Eat and Drink: Order country biscuits or muffins for breakfast at Market Salamander. For lunch, try creamy peanut soup paired with a pint at Jackie O’s old haunt, the Red Fox Inn & Tavern. Date night belongs to Harrimans and its locally driven menu guided by Todd Gray of DC’s Equinox.
Stay: Salamander Resort & Spa may be only steps from downtown Middleburg, but it has a serious country-estate vibe—horseback riding, croquet, a well-stocked library. With 340 acres of rolling fields, there’s not a bad view in the house; rooms from $425.
Why We Love It: The capital of Maryland—and briefly (1783-84) of the country—Annapolis, situated on the Chesapeake Bay, has retained its good looks and power for more than 300 years.
What We Wouldn’t Miss: Ego Alley, where boaters flaunt their swanky ships; Lilly Pulitzer togs at the Pink Crab; graceful William Paca House, home to a signer of the Declaration of Independence; the Alex Haley sculpture, on the spot where the author’s relative (and Roots protagonist) Kunta Kinte arrived on a slave ship.
Eat and Drink: Enjoy a stick-to-the-ribs breakfast at Chick & Ruth’s Delly.

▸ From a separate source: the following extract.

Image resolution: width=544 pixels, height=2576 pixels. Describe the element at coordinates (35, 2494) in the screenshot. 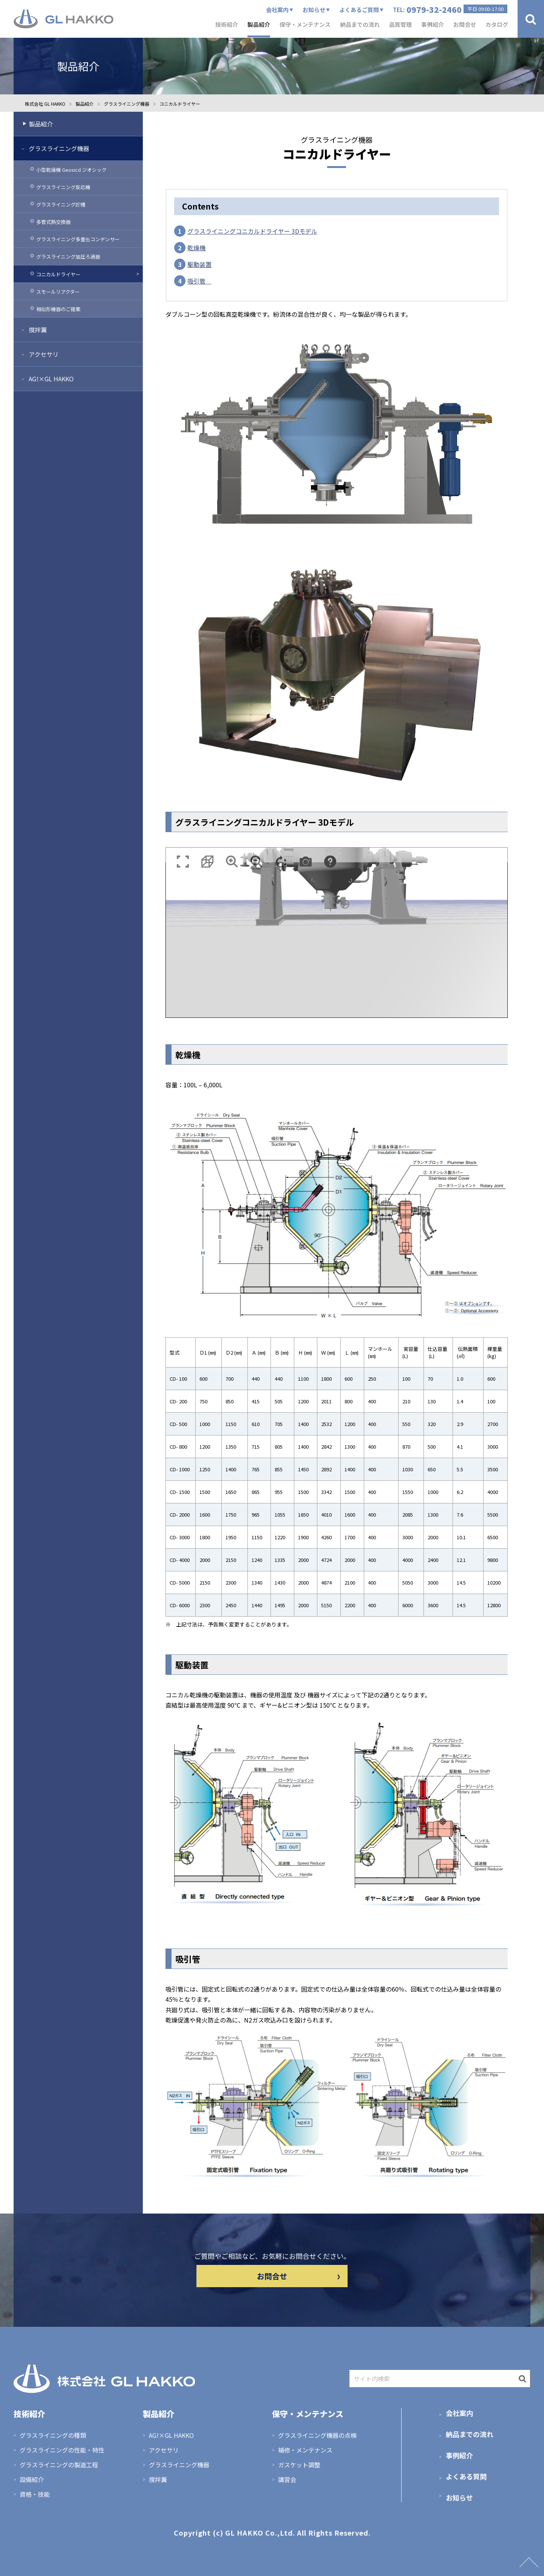 I see `資格・技能` at that location.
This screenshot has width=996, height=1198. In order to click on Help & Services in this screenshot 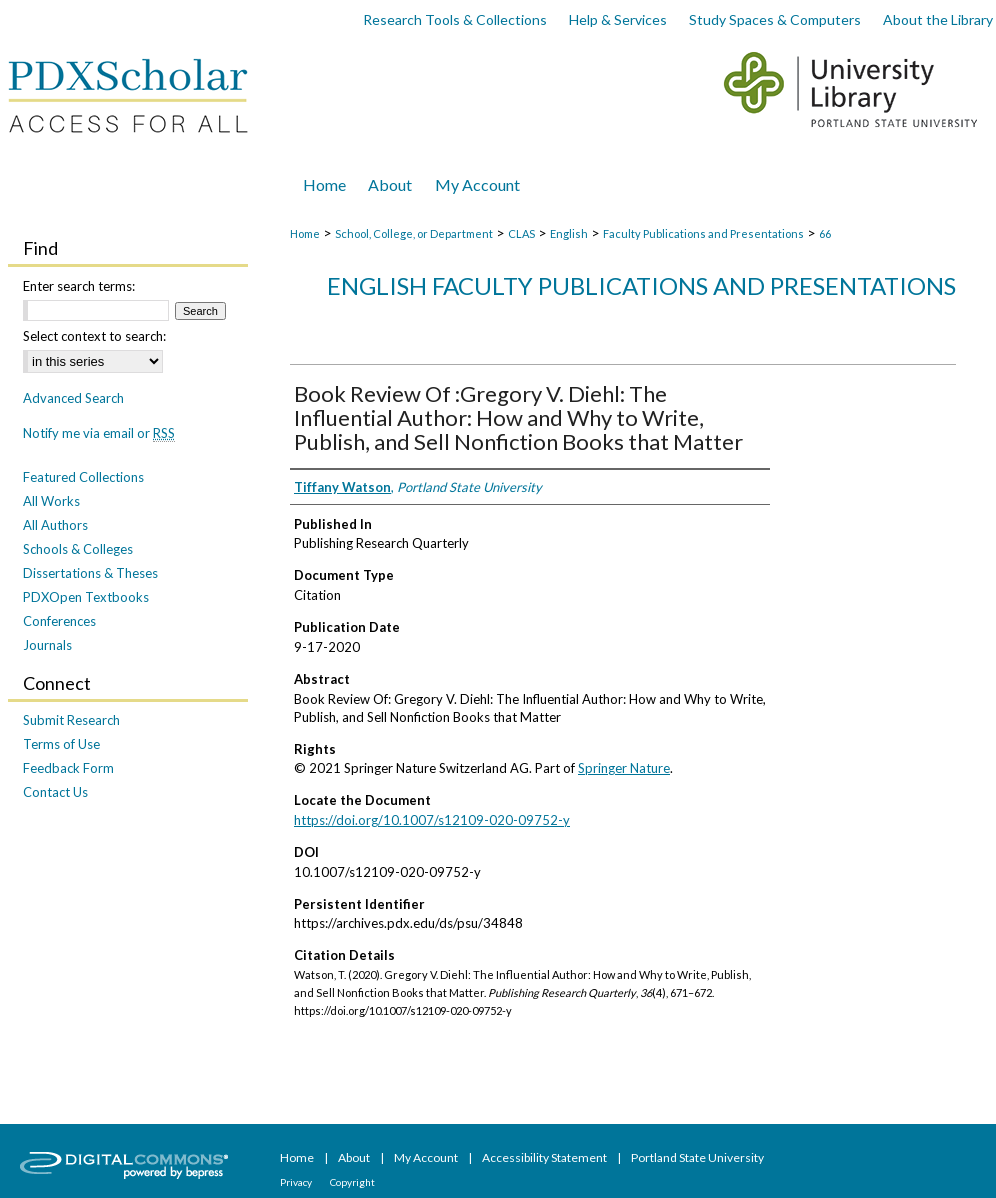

Eavesdrop on pols at the power bar upstairs at Harry Browne’s or linger over a rum drink on Pusser’s waterfront deck. Dock Street Bar & Grill, a dive by the dock, serves the city’s best jumbo lump crabcakes.
Stay: The Annapolis Inn, in half of an 18th-century Georgian rowhouse, is an elegant bed-and-breakfast decorated in museum-quality antiques and located in the heart of town; rooms from $259.
Why We Love It: Amid verdant mountains close to the Shenandoah River, this charming town offers amazing scenery and easy access to the Appalachian Trail and Harpers Ferry National Historical Park.
What We Wouldn’t Miss: You can bet on the horses at Hollywood Casino at Charles Town Races; take a swing at Mountain View Polo; or, for even more horsepower, challenge your high-speed driving skills on a Friday night at Summit Point Motorsports Park.
Eat and Drink: Alfredo’s Mediterranean Café offers tastes of Greece, France, Italy, Spain, and Lebanon—entrées range from kebabs to creamy fettuccine Alfredo. Start with hummus or a Spanish ensalada Ibiza. For lunch, grab a quick gyro or a falafel sandwich.
Stay: The gorgeous Hillbrook Inn & Spa, on more than 30 serene acres, is a romantic B&B with sumptuous rooms ($189 and up), cottage suites, a spa, and candlelit dinners (starting at $49.50 a person).
Why We Love It: One reason to love Charm City: Hampden, a funky neighborhood with a browsable main street, hot eateries, and an offbeat bookstore (Atomic Books) where director John Waters picks up fan mail.
What We Wouldn’t Miss: Shopping on Hampden’s main drag, 36th Street; David’s on the Avenue for midcentury antiques at prices Washingtonians dream about; her/his vintage fashions at Doubledutch/Sixteen Tons Boutique; In Watermelon Sugar’s fantastic collection of handbags, jewelry, and fun stuff for home.
Eat and Drink: The Food Market serves scallops and Buffalo-fried pickles with Gorgonzola. The Arthouse’s pizzas are topped with everything from duck confit to escargots. Corner BYOB does great things with mussels and exotic meats. For dessert, head to the Charmery for Berger-cookie or Old Bay-caramel ice cream.
Stay: Inn at the Colonnade is a comfortable columned hotel close to Hampden and across from Johns Hopkins; rooms from $179. BlancNoir—ten minutes away in Little Italy—is a newly renovated B&B with contemporary black-and-white rooms; from $200.